In the United States, executive agreements are binding at the international level when negotiated and concluded under the authority of the President on foreign policy, as commander-in-chief of the armed forces or from a previous congressional record. For example, the President, as Commander-in-Chief, negotiates and concludes Armed Forces Agreements (SOFAs) that govern the treatment and disposition of U.S. forces deployed in other nations. However, the President cannot unilaterally enter into executive agreements on matters that are not in his constitutional jurisdiction. In such cases, an agreement should take the form of an agreement between Congress and the executive branch or a contract with the Council and the approval of the Senate.  See z.B. Louis Henkin, U.S. Ratification of Human Rights Treatys: The Ghost of Senator Bricker, 89 Am. J. Int`l L. 341, 343-44 (1995) (on the grounds that the United States is able to fully discharge its obligations under certain human rights instruments under current domestic law, treaties are unnecessary and inconsistent with their purpose); Fourth restatment: design 2, top note 28, 105 cmt.

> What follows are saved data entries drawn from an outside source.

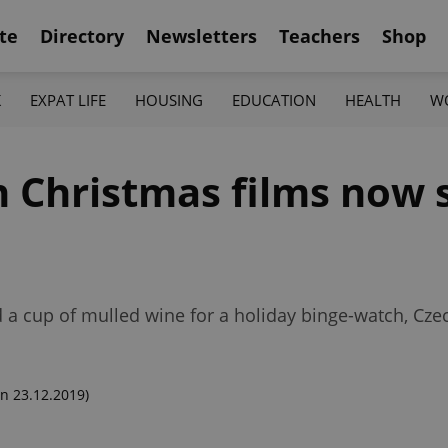
te
Directory
Newsletters
Teachers
Shop
K
EXPAT LIFE
HOUSING
EDUCATION
HEALTH
W
 Christmas films now 
d a cup of mulled wine for a holiday binge-watch, Czec
n 23.12.2019)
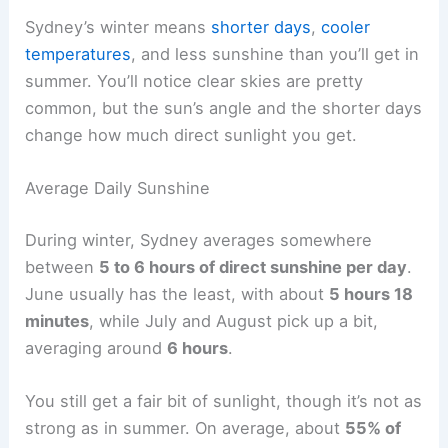
Sydney’s winter means
shorter days
,
cooler
temperatures
, and less sunshine than you’ll get in
summer. You’ll notice clear skies are pretty
common, but the sun’s angle and the shorter days
change how much direct sunlight you get.
Average Daily Sunshine
During winter, Sydney averages somewhere
between
5 to 6 hours of direct sunshine per day
.
June usually has the least, with about
5 hours 18
minutes
, while July and August pick up a bit,
averaging around
6 hours
.
You still get a fair bit of sunlight, though it’s not as
strong as in summer. On average, about
55% of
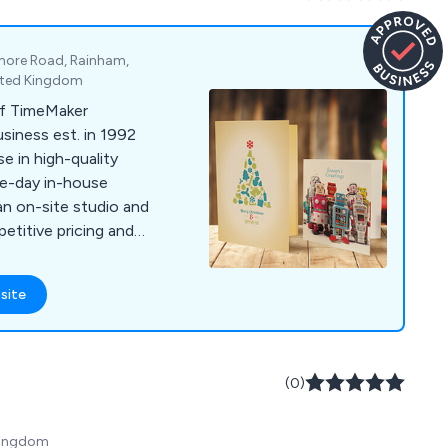
gmore Road, Rainham,
nited Kingdom
f TimeMaker
siness est. in 1992
me-day in-house
 an on-site studio and
titive pricing and
site
(0)
 Kingdom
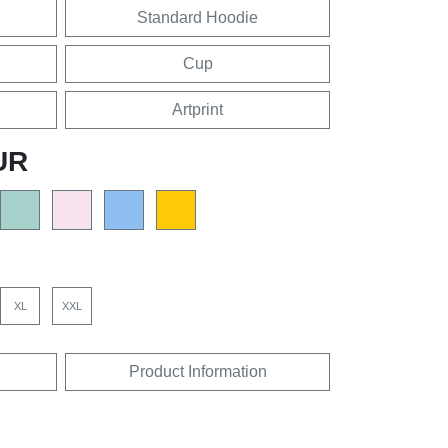
Standard Hoodie
Cup
Artprint
UR
XL
XXL
Product Information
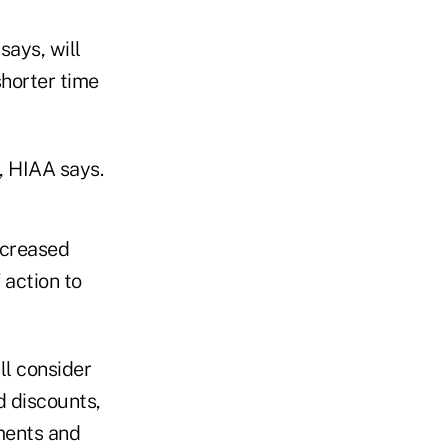
says, will
shorter time
t, HIAA says.
increased
 action to
ll consider
d discounts,
ments and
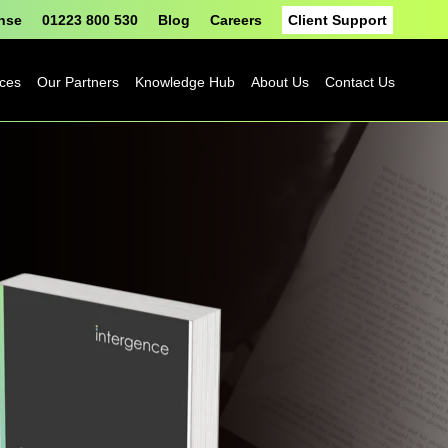
onse
01223 800 530
Blog
Careers
Client Support
ices
Our Partners
Knowledge Hub
About Us
Contact Us
Fortinet
Blog
Sophos
Case Studies
ASH
eBooks
Google
Datasheets
Cloud
n
Platform
Videos
Solutions
nge
Events
Microsoft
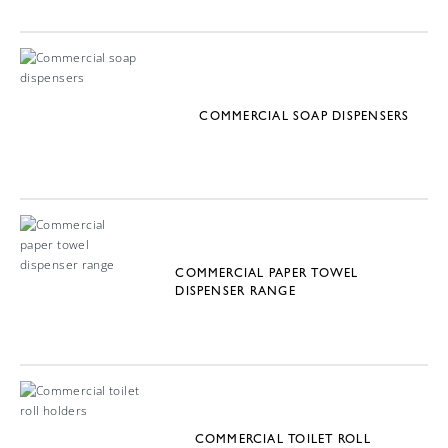
COMMERCIAL SOAP DISPENSERS
COMMERCIAL PAPER TOWEL
DISPENSER RANGE
COMMERCIAL TOILET ROLL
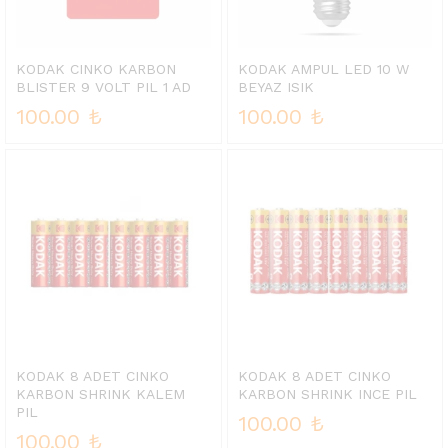
KODAK CINKO KARBON
KODAK AMPUL LED 10 W
BLISTER 9 VOLT PIL 1 AD
BEYAZ ISIK
100.00
₺
100.00
₺
KODAK 8 ADET CINKO
KODAK 8 ADET CINKO
KARBON SHRINK KALEM
KARBON SHRINK INCE PIL
PIL
100.00
₺
100.00
₺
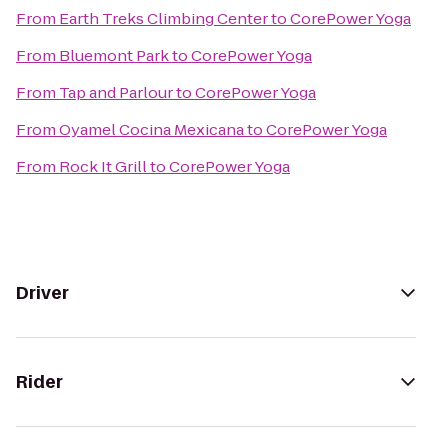
From
Earth Treks Climbing Center
to
CorePower Yoga
From
Bluemont Park
to
CorePower Yoga
From
Tap and Parlour
to
CorePower Yoga
From
Oyamel Cocina Mexicana
to
CorePower Yoga
From
Rock It Grill
to
CorePower Yoga
Driver
Rider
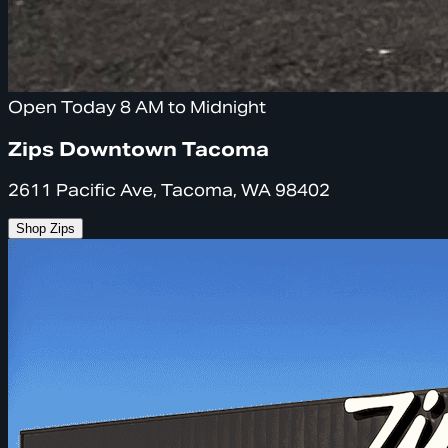
Open Today 8 AM to Midnight
Zips Downtown Tacoma
2611 Pacific Ave, Tacoma, WA 98402
Shop Zips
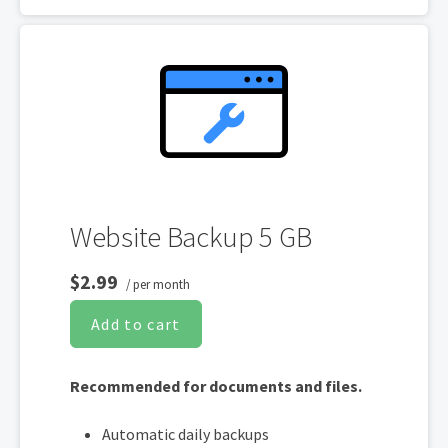
One website per account
Website Backup 5 GB
$2.99
/ per month
Add to cart
Recommended for documents and files.
Automatic daily backups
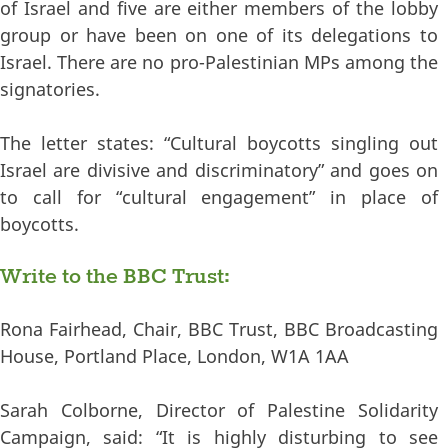
of Israel and five are either members of the lobby
group or have been on one of its delegations to
Israel. There are no pro-Palestinian MPs among the
signatories.
The letter states: “Cultural boycotts singling out
Israel are divisive and discriminatory” and goes on
to call for “cultural engagement” in place of
boycotts.
Write to the BBC Trust:
Rona Fairhead, Chair, BBC Trust, BBC Broadcasting
House, Portland Place, London, W1A 1AA
Sarah Colborne, Director of Palestine Solidarity
Campaign, said: “It is highly disturbing to see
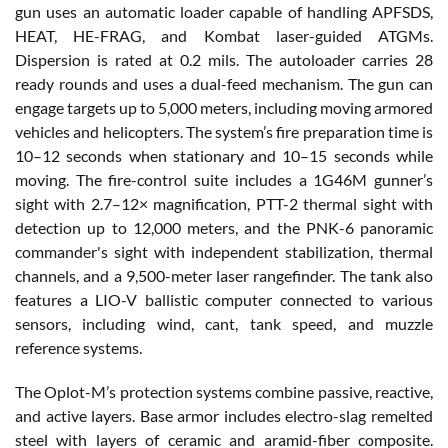
gun uses an automatic loader capable of handling APFSDS,
HEAT, HE-FRAG, and Kombat laser-guided ATGMs.
Dispersion is rated at 0.2 mils. The autoloader carries 28
ready rounds and uses a dual-feed mechanism. The gun can
engage targets up to 5,000 meters, including moving armored
vehicles and helicopters. The system’s fire preparation time is
10–12 seconds when stationary and 10–15 seconds while
moving. The fire-control suite includes a 1G46M gunner’s
sight with 2.7–12× magnification, PTT-2 thermal sight with
detection up to 12,000 meters, and the PNK-6 panoramic
commander's sight with independent stabilization, thermal
channels, and a 9,500-meter laser rangefinder. The tank also
features a LIO-V ballistic computer connected to various
sensors, including wind, cant, tank speed, and muzzle
reference systems.
The Oplot-M’s protection systems combine passive, reactive,
and active layers. Base armor includes electro-slag remelted
steel with layers of ceramic and aramid-fiber composite.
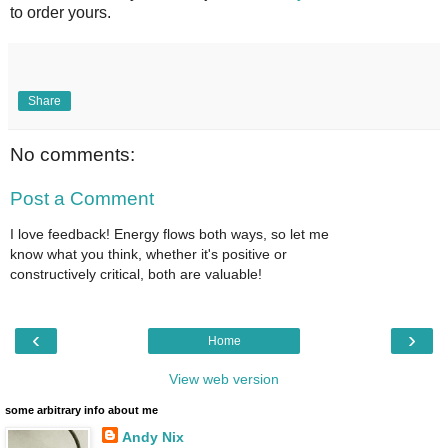
to order yours.
Share
No comments:
Post a Comment
I love feedback! Energy flows both ways, so let me
know what you think, whether it's positive or
constructively critical, both are valuable!
‹
›
Home
View web version
some arbitrary info about me
Andy Nix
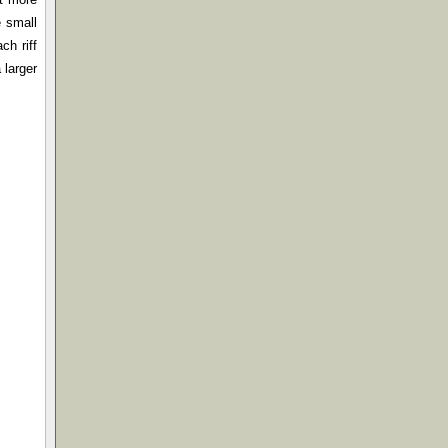
e small
ch riff
 larger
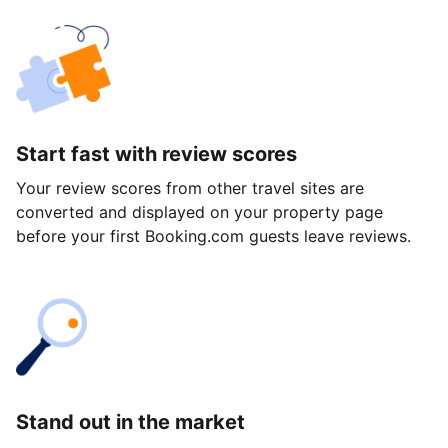
Start fast with review scores
Your review scores from other travel sites are
converted and displayed on your property page
before your first Booking.com guests leave reviews.
Stand out in the market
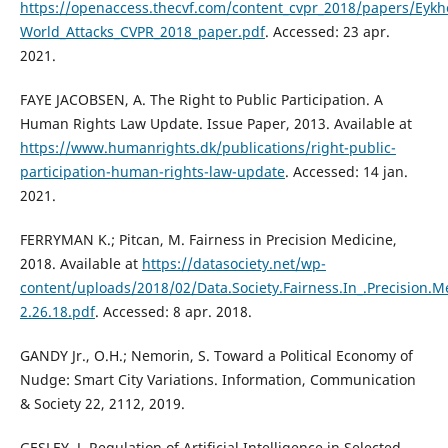
https://openaccess.thecvf.com/content_cvpr_2018/papers/Eykho
World_Attacks_CVPR_2018_paper.pdf
. Accessed: 23 apr.
2021.
FAYE JACOBSEN, A. The Right to Public Participation. A
Human Rights Law Update. Issue Paper, 2013. Available at
https://www.humanrights.dk/publications/right-public-
participation-human-rights-law-update
. Accessed: 14 jan.
2021.
FERRYMAN K.; Pitcan, M. Fairness in Precision Medicine,
2018. Available at
https://datasociety.net/wp-
content/uploads/2018/02/Data.Society.Fairness.In_.Precision.M
2.26.18.pdf
. Accessed: 8 apr. 2018.
GANDY Jr., O.H.; Nemorin, S. Toward a Political Economy of
Nudge: Smart City Variations. Information, Communication
& Society 22, 2112, 2019.
GESLEY, J. Regulation of Artificial Intelligence in Selected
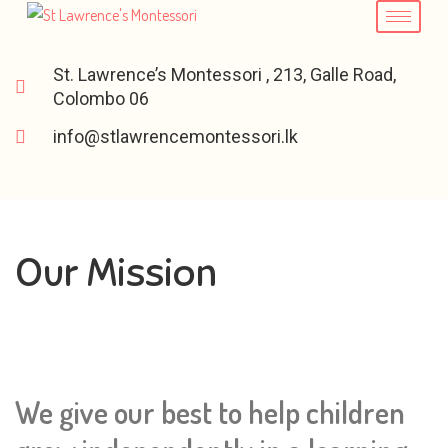
St. Lawrence’s Montessori , 213, Galle Road,
Colombo 06
info@stlawrencemontessori.lk
Our Mission
We give our best to help children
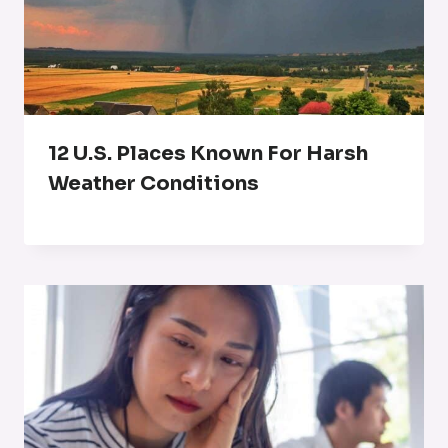
12 U.S. Places Known For Harsh
Weather Conditions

3 (“[R]eservations are generally not permitted by international law if they are “incompatible with the purpose and purpose of the treaty”. (Cite the Vienna Convention, see 13, art. 19 (c)). Executive agreements are often used to circumvent the requirements of national constitutions for treaty ratification. Many nations that are republics with written constitutions have constitutional rules on treaty ratification. The Organization for Security and Cooperation in Europe is based on executive agreements. Executive agreement, an agreement between the United States and a foreign government that is less formal than a treaty and is not subject to the constitutional requirement for ratification by two-thirds of the U.S. Senate.
In the United States, executive agreements are made exclusively by the President of the United States. They are one of three mechanisms through which the United States makes binding international commitments. Some authors view executive agreements as treaties of international law because they bind both the United States and another sovereign state.